“Umarım Samet Aybaba şike olaylarından gerekli dersi çıkarmıştır”
Milliyet gazetesi yazarı Atilla Gökçe, bugünkü yazısında Beşiktaş’ın yeni teknik direktörü Samet Aybaba’nın Ali Fevzi Bir’le olan telefon konuşmalarını ve çete davasını hatırlattı.
Atilla Gökçe’nin yazısı;
Aybaba’nın Beşiktaş dönemi
Doğrusu, “Beşiktaş’ta Aybaba dönemi” olmalıydı. Ama yıllardan beri merakla beklediğimiz dönem, dönemin koşulları gereği hiç beklenmedik bir anda başladı.
Samet Aybaba, Beşiktaş’ın yuvasında ter akıtmış, emek vermiş unutulmaz kaptanlar arasında yerini almış bir futbolcu… Şampiyonluk da görmüş, Kupa da kazanmış, kaybetmenin acısını da, kazanmanın coşkusunu da yaşamış bir futbol emekçisi… Uzun yolculuğunda Anadolu’da hemen her bölgenin, her yörenin takımında antrenörlük yapmış. İki kez Türkiye Kupası’nı kazanmış. Lige çıkmalarla, küme düşmelerle yoğrulan zirve – dip ortamlarını da görmüş, Trabzonspor’la şampiyonluk rüzgârlarının da peşinde koşmuş.
Şimdi, O’nun için hayatını adadığı bir yeni dönem başlıyor: Samet Aybaba’nın Beşiktaş dönemi, demem bundan.

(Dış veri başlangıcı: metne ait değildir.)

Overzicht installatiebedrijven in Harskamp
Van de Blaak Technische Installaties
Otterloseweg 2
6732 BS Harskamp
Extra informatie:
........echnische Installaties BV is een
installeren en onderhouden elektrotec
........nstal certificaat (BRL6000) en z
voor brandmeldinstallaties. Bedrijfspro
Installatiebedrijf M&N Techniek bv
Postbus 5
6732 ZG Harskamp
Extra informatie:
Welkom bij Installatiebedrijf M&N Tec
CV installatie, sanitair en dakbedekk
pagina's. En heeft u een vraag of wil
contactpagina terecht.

Gurbeti gezip hayatı tanıdıktan, saçı sakalı ağartıp olgunlaştıktan sonra sılasına dönen aşık misali, Aybaba da bu döneme mutlulukla giriyor.
Ama unutmayalım.
Kadıköy Savcılığı’nın 2001’de Ali Fevzi Bir, Sadık İlhan ve yurtdışında yaşadığı bilinen Şenol Dede aleyhine açtığı rüşvet almak- rüşvet vermekle ilgili çete davasında rahmetli Erdoğan Arıca (Gençlerbirliği) ile birlikte Samet Aybaba’nın (Gaziantepspor) da adı geçiyordu. Gazeteci Ecevit Kılıç, “Kirli Kramponlar” adlı kitabında polisin dinleme kayıtlarından, iki teknik direktörün zor durumdaki takımlarının galibiyete ihtiyacı olduğunu belirterek Bir’den yardım istediğini anlatır. İddiaya göre, A.F.B., Hakem Sadık İlhan aracılığıyla hakem atamalarını etkiler ve tercih edilen hakemlerin ihtiyaç duyulan maçlara atanmasını sağlar.

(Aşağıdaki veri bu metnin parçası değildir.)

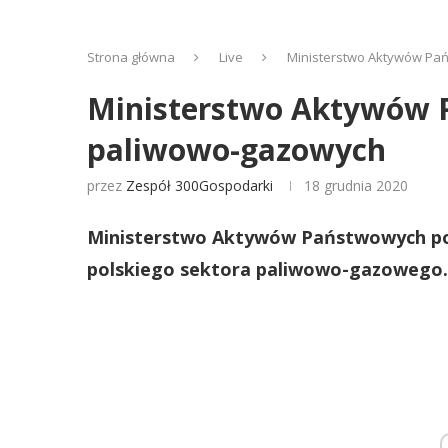
Strona główna
Live
Ministerstwo Aktywów Pań
Ministerstwo Aktywów P
paliwowo-gazowych
przez
Zespół 300Gospodarki
18 grudnia 2020
Ministerstwo Aktywów Państwowych pow
polskiego sektora paliwowo-gazowego.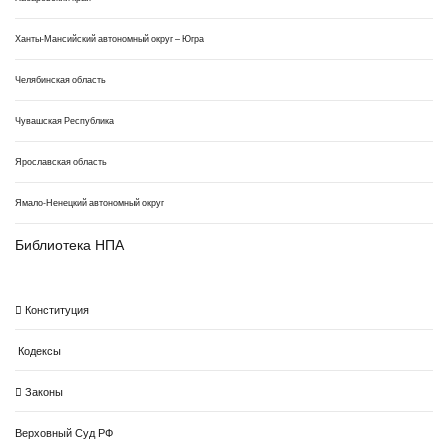
Ханты-Мансийский автономный округ – Югра
Челябинская область
Чувашская Республика
Ярославская область
Ямало-Ненецкий автономный округ
Библиотека НПА
Конституция
Кодексы
Законы
Верховный Суд РФ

Bu davada suç bahis konusunda yoğunlaşırken, işin şike faslı gölgede kalmıştır. 6222 sayılı yasanın yürürlüğe girişinden 10 yıl öncesini hatırlayalım. O dönemde şike yasal olarak suç kapsamında değildi. O nedenle Arıca ve Aybaba iddianamede rüşvet vermekle suçlandılar. Bildiğim kadarıyla davadan ceza almadan çıktılar.
Yine de 3 Temmuz sürecinin yarattığı “şikeye karşı duyarlılık” ortamında bu durumu bir kenara not etmek gerekir.
Futbolu saha içi masum bir oyun olmaktan çıkarıp iktidar savaşına, kurtlar sofrasına ve çıkar alanına dönüştüren kirlenmiş kültürümüz, bazı futbol adamlarını da etkilemiş, çaresizlik içinde çare ararken şaşırtmış olabilir. Umarım ki, Samet Aybaba bu olaydan gerekli dersi çıkarmış ve pişmanlık duygusunu fazlasıyla hissetmiştir.
Aybaba’nın Beşiktaş dönemi zorluklar ve aşılması güç engellerle doludur. Kulübün finansal açıdan dar boğazdan çıkması için yöneticiler sık sık yol ve rota değiştirirken, Aybaba da, Beşiktaş’ı değiştirmek zorunda kalacaktır. Yıldızlarla; yıldızların istikrarsızlığı, güvenilmezliği, kaprisleri, becerileri ve hayal kırıklıklarıyla dolu gümbürtülü bir dönemin yerine sessiz, sakin, emek yoğun bir sabır maratonu bekliyor Beşiktaş’ı… Samet Aybaba’yı da.
Dilerim kimse pişman olmaz bu beraberlikten!